Nonsymmetrical Bending of Straight Beams
  • Derive sigma = My/I and show clearly all assumptions, all limitations of the formula, and show that all equations of equilibrium are satisfied.
  • Use Mohr's circle to determine principal directions and magnitude of the moments of inertia of the cross-section shown.
  • Given the cross-section and applied bending moment shown, determine the direction of the neutral axis.
  • Given the beam and cross-section shown, determine the maximum tensile stress and the direction and magnitude of the maximum deflection.
Shear Center for Thin-wall Beam Cross Sections
    Beginning with the flexure formula, derive q = VQ/I and list all assumptions and limitations.
  • Given the three cross-sectional shapes shown, estimate the location of the shear center. Show clearly on which side of the line "a-a" on each figure the shear center is located.
  • Given the cross-sectional shape shown, sketch the direction of shear flow and plot its magnitude along each part of the cross-section. Clearly show, using a free-body diagram, how you determined the direction of shear flow.
  • For the multiply connected cross-section shown, determine the magnitude of the shear flow in each of its walls.
  • For the following cross-section with the shear flows shown, calculate the location of the shear center.

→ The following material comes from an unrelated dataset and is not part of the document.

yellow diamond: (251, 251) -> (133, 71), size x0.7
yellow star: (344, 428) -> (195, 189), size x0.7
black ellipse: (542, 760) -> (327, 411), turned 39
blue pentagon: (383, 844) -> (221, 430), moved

  • For the following cross-section with the shear flows shown, is the axial displacement single valued? Explain.
  • Derive the equation that is necessary to insure single valued displacements in the axial direction of a beam in shear.
Curved Beams
  • Derive the equation for the flexural stress in a curved beam stating clearly all basic assumptions.
  • For the beam shown, sketch the stress distribution over its cross-section.

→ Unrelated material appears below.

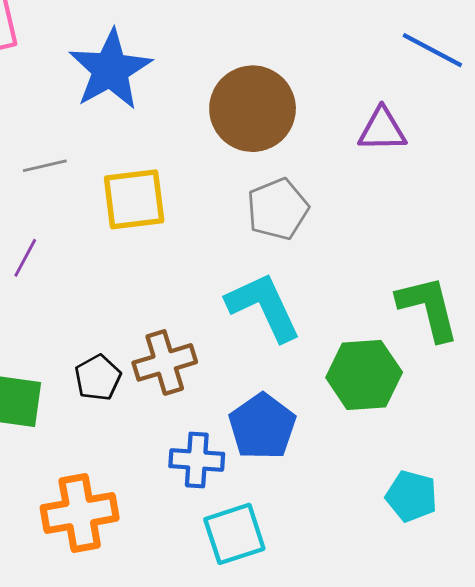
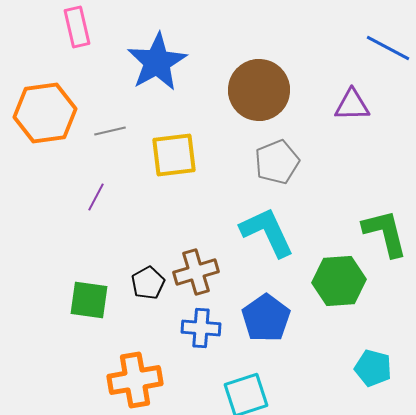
blue cross: (197, 460) -> (201, 328), moved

  • For the curved, wide-flange beam shown, the upper flange is made of a material with an E that is twice the E of the material of the lower flange. If the web is neglected, determine the location of the NA and the stress in the top flange for a unit moment.
  • Given the cross-sectional shape shown drawn to scale, along with the location of the axes of beam curvature, estimate the location of the N.A. and the maximum flexural stress per unit of Moment.

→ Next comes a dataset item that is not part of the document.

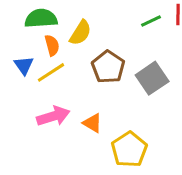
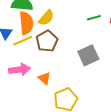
orange semicircle: (52, 45) -> (26, 23), size x1.6
brown pentagon: (108, 67) -> (47, 41), moved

Beams on Elastic Foundations
  • Derive the governing equation for a beam on an elastic foundation. Define a Winkler foundation. State clearly the necessary and sufficient boundary conditions for this problem.
  • Given the finite difference molecule shown for a beam on an elastic foundation, set up the governing matrix equation for the deflection of the points shown.
Energy
  • Derive the expression for strain energy in terms of the bending moment in a beam.
  • Use the following approximation for the deflection of the beam shown and setup the governing equations for the undetermined parameters using Ritz's method.
  • State the principle of stationary potential energy and outline its derivation.
Plasticity
  • Define the following yield criteria: J2, Octahedral Shear Stress, Radius of Von Misses circle, Maximum Shear Stress Theory (Tresca's theory), and Maximum Energy of Distortion.
  • If during a one dimensional tension test it was determined that the yield stress, sigma_y, was 35000 psi, plot in stress space on the paper given the Von Mises yield surface and the Tresca yield surface. Clearly mark the units on the graph.